Broadcasting allows NumPy to perform arithmetic operations on arrays of different shapes in a way that makes sense. This is a powerful feature that makes your code more concise and readable.

  1. Add 2 to All Elements in an Array

    a = np.array([[1, 2, 3], [5, 3, 1]])
    b = a + 2
    print(f"Add 2 to all elements in a")
    print(b)
    
    • np.array([[1, 2, 3], [5, 3, 1]]): Creates a 2x3 array a.
    • a + 2: Adds 2 to each element of the array a.
    • print(b): Displays the new array where each element has been increased by 2.
  2. Subtract 3 from All Elements in an Array

    b = a - 3
    print(f"Subtract 3 from all elements in a")
    print(b)
    
    • a - 3: Subtracts 3 from each element of the array a.
    • print(b): Displays the new array where each element has been decreased by 3.
  3. Multiply All Elements in an Array by 4

    b = a * 4
    print(f"Multiply 4 to all elements in a")
    print(b)
    
    • a * 4: Multiplies each element of the array a by 4.
    • print(b): Displays the new array where each element has been multiplied by 4.
  4. Broadcasting with Arrays of Different Shapes

    a = np.array([[1, 2, 3], [2, 3, 1], [4, 2, 3]])  # 3x3 array
    b = np.array([[2, 3, 4]])  # 1x3 array
    a + b
    
    • np.array([[2, 3, 4]]): Creates a 1x3 array b.
    • a + b: Adds array b to each row of array a due to broadcasting.
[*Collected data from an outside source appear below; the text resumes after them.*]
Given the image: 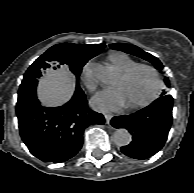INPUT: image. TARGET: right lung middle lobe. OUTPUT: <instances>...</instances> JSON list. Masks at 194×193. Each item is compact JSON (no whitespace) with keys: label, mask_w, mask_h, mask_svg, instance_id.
I'll return each instance as SVG.
<instances>
[{"label":"right lung middle lobe","mask_w":194,"mask_h":193,"mask_svg":"<svg viewBox=\"0 0 194 193\" xmlns=\"http://www.w3.org/2000/svg\"><path fill=\"white\" fill-rule=\"evenodd\" d=\"M85 62H75L72 64H68L69 69L78 77L81 73L82 67L84 66ZM29 69V68H28ZM32 73L28 70L26 71L24 75V79L20 85L19 92H18V102L27 99V98H33L36 97V86L37 83H31L30 77H32ZM81 88L77 84L76 91L75 92H81Z\"/></svg>","instance_id":"obj_1"}]
</instances>
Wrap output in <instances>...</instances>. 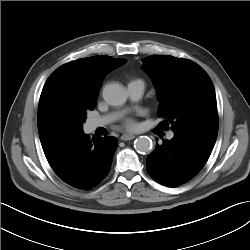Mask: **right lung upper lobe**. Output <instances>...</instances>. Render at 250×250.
I'll return each instance as SVG.
<instances>
[{
  "instance_id": "obj_1",
  "label": "right lung upper lobe",
  "mask_w": 250,
  "mask_h": 250,
  "mask_svg": "<svg viewBox=\"0 0 250 250\" xmlns=\"http://www.w3.org/2000/svg\"><path fill=\"white\" fill-rule=\"evenodd\" d=\"M124 63L125 59L93 56L64 64L49 76L38 109L42 147L68 136L82 115L95 108L104 77Z\"/></svg>"
}]
</instances>
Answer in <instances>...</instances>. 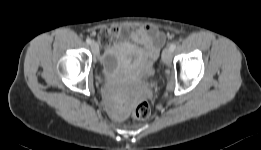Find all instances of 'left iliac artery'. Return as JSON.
Listing matches in <instances>:
<instances>
[{
	"instance_id": "left-iliac-artery-1",
	"label": "left iliac artery",
	"mask_w": 261,
	"mask_h": 150,
	"mask_svg": "<svg viewBox=\"0 0 261 150\" xmlns=\"http://www.w3.org/2000/svg\"><path fill=\"white\" fill-rule=\"evenodd\" d=\"M175 48H176V44H175V43H172V44L170 45V49H171V51H174Z\"/></svg>"
}]
</instances>
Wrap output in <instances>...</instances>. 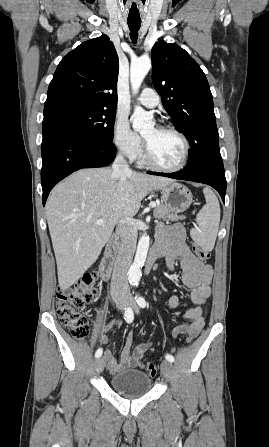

Matrix Multiplication and Dot Product

  1. Element-wise Multiplication

    a = np.array([1, 2, 3])
    b = np.array([3, 4, 2])
    a * b
    
    • a * b: Multiplies corresponding elements of arrays a and b.
  2. Dot Product

    print(f"a.b = {a.dot(b)}")
    
    • a.dot(b): Calculates the dot product of arrays a and b.

Cross Product

  1. Matrix Multiplication Using matmul
    a = np.array([[1, 2, 3], [4, 1, 2], [1, 2, 3]])  # 3x3 array
    b = np.array([[3, 4], [2, 1], [5, 1]])  # 3x2 array
    
    # Note: the column of a = the row of b
    print(f"axb =")
    print(np.matmul(a, b))
    
    • np.matmul(a, b): Performs matrix multiplication of a and b.

Determinant

  1. Calculating the Determinant of a Matrix
    a = np.array([[1, 2], [3, 4]])
    determinant = np.linalg.det(a)
    determinant
    
    • np.linalg.det(a): Calculates the determinant of matrix a.

Inverse Matrix

  1. Finding the Inverse of a Matrix
    a = np.array([[1, 2], [3, 4]])
    b = np.linalg.inv(a)
    print("b = ")
    print(b)
    print("axb=")
    print(np.matmul(a, b))
    
    • np.linalg.inv(a): Finds the inverse of matrix a.
    • np.matmul(a, b): Multiplies matrix a with its inverse b to get the identity matrix.

Diagonal Matrix

  1. Extracting Diagonals from a Matrix
    x = np.arange(9).reshape((3, 3))
    x
    
    print(f"0th diagonal = {np.diag(x)}")
    print(f"1st diagonal = {np.diag(x, k=1)}")
    print(f"-1th diagonal = {np.diag(x, k=-1)}")
    
    • np.arange(9).reshape((3, 3)): Creates a 3x3 matrix with values from 0 to 8.
    • np.diag(x): Extracts the main diagonal of matrix x.
    • np.diag(x, k=1): Extracts the diagonal one position above the main diagonal.
    • np.diag(x, k=-1): Extracts the diagonal one position below the main diagonal.